Now that the distinction between Axes.bxp (drawer) and Axes.boxplot() are
well established, I think it's time that we start thinking about how the
high-level, easy-to-use, sane-default API of Axes.boxplot should look.

TL;DR version:
I am proposing that we:
 * dramatically simplify Axes.boxplot
 * move a small portion of that complexity to Axes.bxp
 * move most of that complexity into user-defined functions by way of ...
 * adding the option to pass a custom stats function to Axes.boxplot
 * (optional) make very minor changes to cbook.boxplot_stats to allow users
to specify pre- and post-calculation transformations (e.g., np.log, np.exp)

I am committing to:
  * implement all proposed changes
  * create user docs outlining the new behavior with practical and complete
examples
  * maintaining these changes for the foreseeable future.

Full version:
I'm willing and quick to admit that boxplot's complexity is born from my
needs that I was trying to address several years ago. I'm sorry for that.
However, I've learned a lot since I first started us down this path and I
think I see a way to get out of the woods.
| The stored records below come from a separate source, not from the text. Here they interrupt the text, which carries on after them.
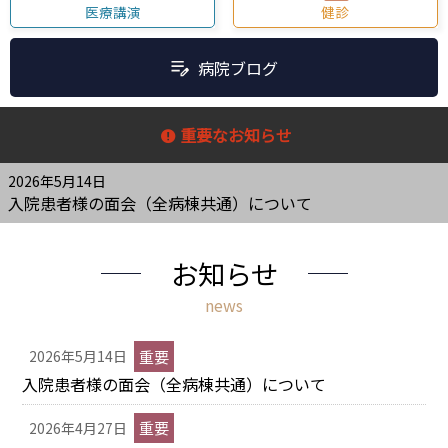
医療講演
健診
病院ブログ
重要なお知らせ
2026年5月14日
入院患者様の面会（全病棟共通）について
お知らせ
news
重要
2026年5月14日
入院患者様の面会（全病棟共通）について
重要
2026年4月27日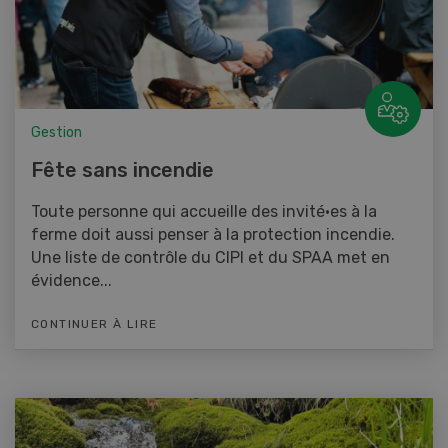
Gestion
Fête sans incendie
Toute personne qui accueille des invité·es à la
ferme doit aussi penser à la protection incendie.
Une liste de contrôle du CIPI et du SPAA met en
évidence...
CONTINUER À LIRE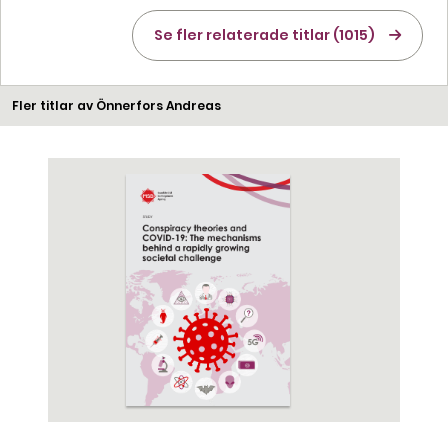
Se fler relaterade titlar (1015)
Fler titlar av Önnerfors Andreas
Currently, boxplot's signature looks like this:

    def boxplot(self, x, notch=None, sym=None, vert=None, whis=None,
                positions=None, widths=None, patch_artist=None,
                bootstrap=None, usermedians=None, conf_intervals=None,
                meanline=None, showmeans=None, showcaps=None,
                showbox=None, showfliers=None, boxprops=None,
                labels=None, flierprops=None, medianprops=None,
                meanprops=None, capprops=None, whiskerprops=None,
                manage_xticks=True, autorange=False, zorder=None):


I think I can get it down to this:

    def boxplot(self, data, label=None, vert=False, whis=None,
                positions=None, widths=None, patch_artist=None,
                shownotch=False, showmeans=None, showcaps=None,
                showbox=None, showfliers=None, boxprops=None,
                flierprops=None, medianprops=None,
                meanprops=None, capprops=None, whiskerprops=None,
                manage_xticks=True, zorder=None, statfxn=None, **stafxn_kwargs):


It doesn't look like much, but dropping ``usermedians`` and
``conf_intervals``, alone would allow us to cut 25 SLOC from boxplot that
contain 9 separate if/else statements nested up to 5 levels deep with a for
loop, and raise up to 2 errors. It's worth noting that these parameters are
likely used by a very few users who are very advanced.

Similarly, the property kwargs (e.g., ``capprops``, ``medianprop``) and the
show kwargs (e.g., ``showbox``, ``showfliers``) can be passed directly to
and handled solely by Axes.bxp. That would remove ~75 LOC from axes.boxplot
(with some amount being moved to Axes.bxp).

What would be added Axes.boxplot to replace this functionality would be a
``statfxn`` option and ``**statfxn_kwargs``.

``statfxn`` would default to ``cbook.boxplot_stats``, which is the current
behavior. But users could easily pass their own function and the necessary
options (e.g., ``bootstrap``) via ``**statfxn_kwargs``.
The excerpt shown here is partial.